You have to have vision… what does it even mean?!

You have to have vision… you read it in memes, in articles, but you don’t know what vision is, so how can you have it, right?

I have students, friends, who think they have vision for themselves, but what they have is the desire trap syndrome: they see pieces of the future that they want. They can walk around in it, enjoy it, embellish it, feel it, dream about it. Fly the private jet to have breakfast in Bombay, or drink margaritas on the pristine white sands of some private island.

When I ask them about how they got there, they have a vague notion…

This morning, in the Monday Morning Memo, I read about two people’s vision. Roy Williams calls it Master Plan… Read what he wrote, and try to find the fundamental difference between those master plans and the desire trap visions of my friends.

Use my request: find what is the fundamental difference, as the filter. By the way, I truncate the text… I am interested in triggering something in you… You can read the original Monday Morning Memo here

1967 – A little boy leaned on his elbows in front of a black-and-white TV in Broken Arrow, Oklahoma, unaware that Walt Disney was dead.

How could he be dead? I was watching him on TV.

Looking right into my eyes, Walt told me about his purchase of 43 square miles of Central Florida, an area twice the size of the island of Manhattan, and his plan to build there an Experimental Prototype Community of Tomorrow (EPCOT.)
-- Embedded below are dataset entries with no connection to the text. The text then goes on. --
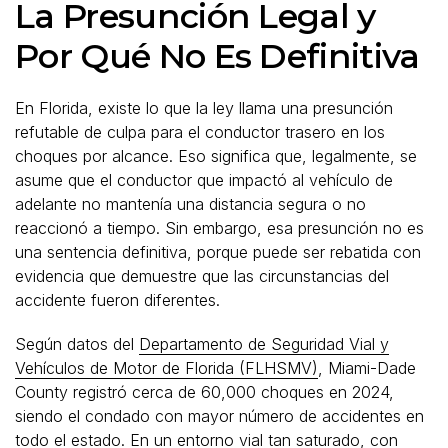
La Presunción Legal y
Por Qué No Es Definitiva
En Florida, existe lo que la ley llama una presunción
refutable de culpa para el conductor trasero en los
choques por alcance. Eso significa que, legalmente, se
asume que el conductor que impactó al vehículo de
adelante no mantenía una distancia segura o no
reaccionó a tiempo. Sin embargo, esa presunción no es
una sentencia definitiva, porque puede ser rebatida con
evidencia que demuestre que las circunstancias del
accidente fueron diferentes.
Según datos del
Departamento de Seguridad Vial y
Vehículos de Motor de Florida (FLHSMV)
, Miami-Dade
County registró cerca de 60,000 choques en 2024,
siendo el condado con mayor número de accidentes en
todo el estado. En un entorno vial tan saturado, con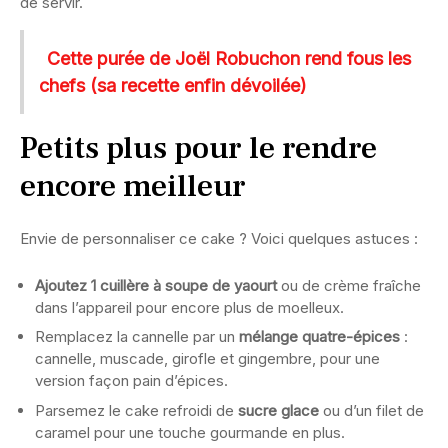
de servir.
Cette purée de Joël Robuchon rend fous les
chefs (sa recette enfin dévoilée)
Petits plus pour le rendre
encore meilleur
Envie de personnaliser ce cake ? Voici quelques astuces :
Ajoutez 1 cuillère à soupe de yaourt
ou de crème fraîche
dans l’appareil pour encore plus de moelleux.
Remplacez la cannelle par un
mélange quatre-épices
:
cannelle, muscade, girofle et gingembre, pour une
version façon pain d’épices.
Parsemez le cake refroidi de
sucre glace
ou d’un filet de
caramel pour une touche gourmande en plus.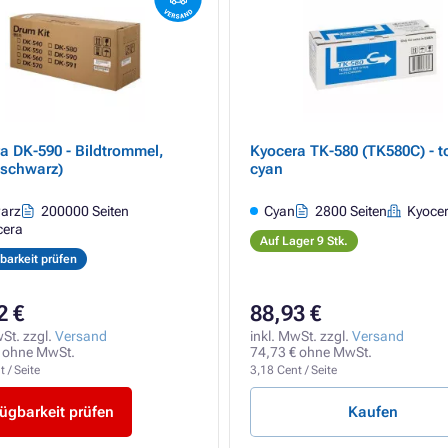
a DK-590 - Bildtrommel,
Kyocera TK-580 (TK580C) - t
(schwarz)
cyan
arz
200000 Seiten
Cyan
2800 Seiten
Kyoce
cera
Auf Lager 9 Stk.
barkeit prüfen
2 €
88,93 €
wSt. zzgl.
Versand
inkl. MwSt. zzgl.
Versand
 ohne MwSt.
74,73 € ohne MwSt.
 / Seite
3,18 Cent / Seite
ügbarkeit prüfen
Kaufen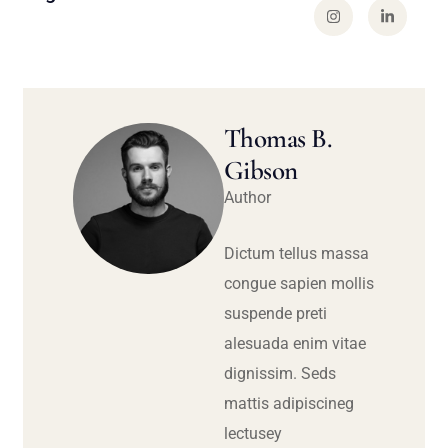
Thomas B.
Gibson
Author
Dictum tellus massa
congue sapien mollis
suspende preti
alesuada enim vitae
dignissim. Seds
mattis adipiscineg
lectusey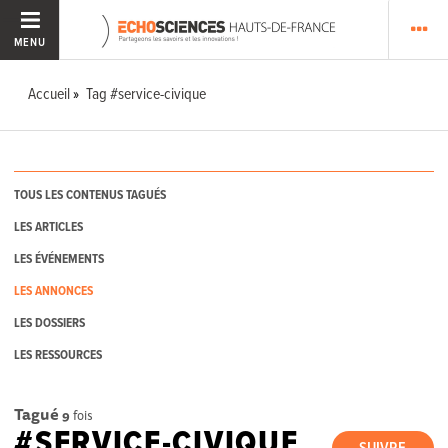
MENU
Accueil
Tag #service-civique
TOUS LES CONTENUS TAGUÉS
LES ARTICLES
LES ÉVÉNEMENTS
LES ANNONCES
LES DOSSIERS
LES RESSOURCES
Tagué
9
fois
#SERVICE-CIVIQUE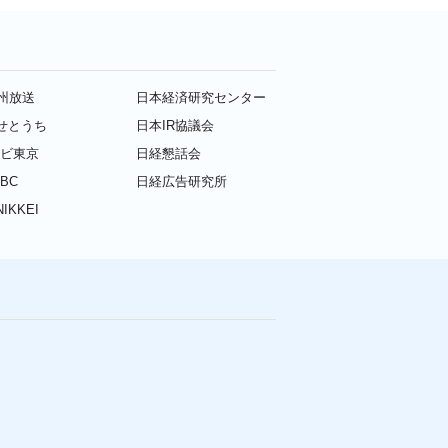
九州放送
日本経済研究センター
せとうち
日本IR協議会
レビ東京
日経懇話会
BC
日経広告研究所
IKKEI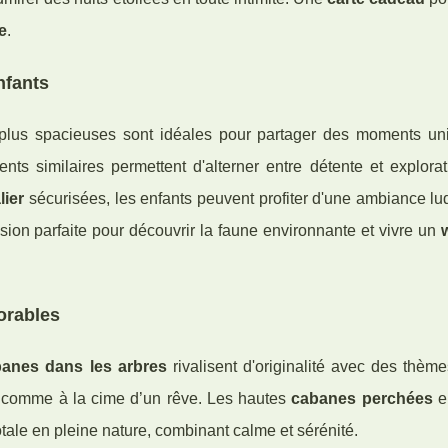
e
.
nfants
lus spacieuses sont idéales pour partager des moments un
s similaires permettent d'alterner entre détente et explorat
lier
sécurisées, les enfants peuvent profiter d'une ambiance lu
sion parfaite pour découvrir la faune environnante et vivre un
orables
anes dans les arbres
rivalisent d'originalité avec des thème
omme à la cime d’un rêve. Les hautes
cabanes perchées
e
ale en pleine nature, combinant calme et sérénité.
He was standing in a Hollywood film studio in front of a floor-to-ceiling map of his Florida project when he said,

“Welcome to a little bit of Florida here in California. This is where the early planning is taking place for our so-called Disney World Project. Now, the purpose of this film is to bring you up to date about some of the plans for Disney World.”

A little later, he said,

“The sketches and plans you will see today are simply a starting point, our first overall thinking about Disney World. Everything in this room may change time and time again as we move ahead, but the basic philosophy of what we’re planning for Disney World is going to remain very much as it is right now…”

That was the part I never forgot:

Walt Disney knew his plan would evolve into something different than he imagined.
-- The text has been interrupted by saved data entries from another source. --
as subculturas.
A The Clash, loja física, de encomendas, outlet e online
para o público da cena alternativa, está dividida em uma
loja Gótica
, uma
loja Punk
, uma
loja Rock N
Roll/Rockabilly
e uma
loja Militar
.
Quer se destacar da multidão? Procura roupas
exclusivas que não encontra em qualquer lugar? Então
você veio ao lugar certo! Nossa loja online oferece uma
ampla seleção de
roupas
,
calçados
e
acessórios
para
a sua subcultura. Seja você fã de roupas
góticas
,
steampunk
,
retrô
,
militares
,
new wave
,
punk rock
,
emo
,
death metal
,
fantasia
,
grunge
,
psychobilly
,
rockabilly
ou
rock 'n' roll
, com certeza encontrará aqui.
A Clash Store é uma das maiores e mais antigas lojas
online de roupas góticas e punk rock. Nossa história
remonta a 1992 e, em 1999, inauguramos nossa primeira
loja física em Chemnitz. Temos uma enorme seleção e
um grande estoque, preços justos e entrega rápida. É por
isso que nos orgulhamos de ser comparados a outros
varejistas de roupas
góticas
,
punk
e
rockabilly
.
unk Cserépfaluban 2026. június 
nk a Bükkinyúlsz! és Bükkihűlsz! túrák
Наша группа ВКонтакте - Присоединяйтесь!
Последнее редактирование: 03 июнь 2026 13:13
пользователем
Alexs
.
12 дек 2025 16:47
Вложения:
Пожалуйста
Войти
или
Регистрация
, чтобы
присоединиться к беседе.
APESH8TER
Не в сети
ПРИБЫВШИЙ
Eighteen years ago Princess Pennie decided to buy some land and build a non-profit school for entrepreneurs, storytellers, and educators. We knew it would have a classroom tower with a library mezzanine and on-campus housing so that students wouldn’t have to sleep in hotel rooms.

Everything else was an afterthought.

Chapel Dulcinea… The Crowded Barrel whiskey distillery.* And we could never have dreamed that Wizard Academy’s YouTube channel, The Whiskey Vault, would become the #1 whiskey-review channel on earth.

We couldn’t have imagined it because streaming, online video did not exist in the year 2000.

And now the Rocinante gym….

And of course we’ll be starting The House of the Lost Boys – your third student mansion – as soon as the gym is complete, probably in about 60 days.

OK, you read it… Did you track the fundamental difference?

There were actually two: 1. the master plan, Walt Disney’s and Roy Williams’ didn’t focus on what they will have, the master plan focused on what will be available in the world for others… 2. What they will personally benefit was a side-effect, just as I say in this article: Your state of mind, your happiness, your jet plane, your private island are not the goals of your activity, they are the side effects.

In desire trap

In desire trap, the order is reversed, and your desire cannot be fulfilled… because it has no reality in the world… it is the side effect of nothing.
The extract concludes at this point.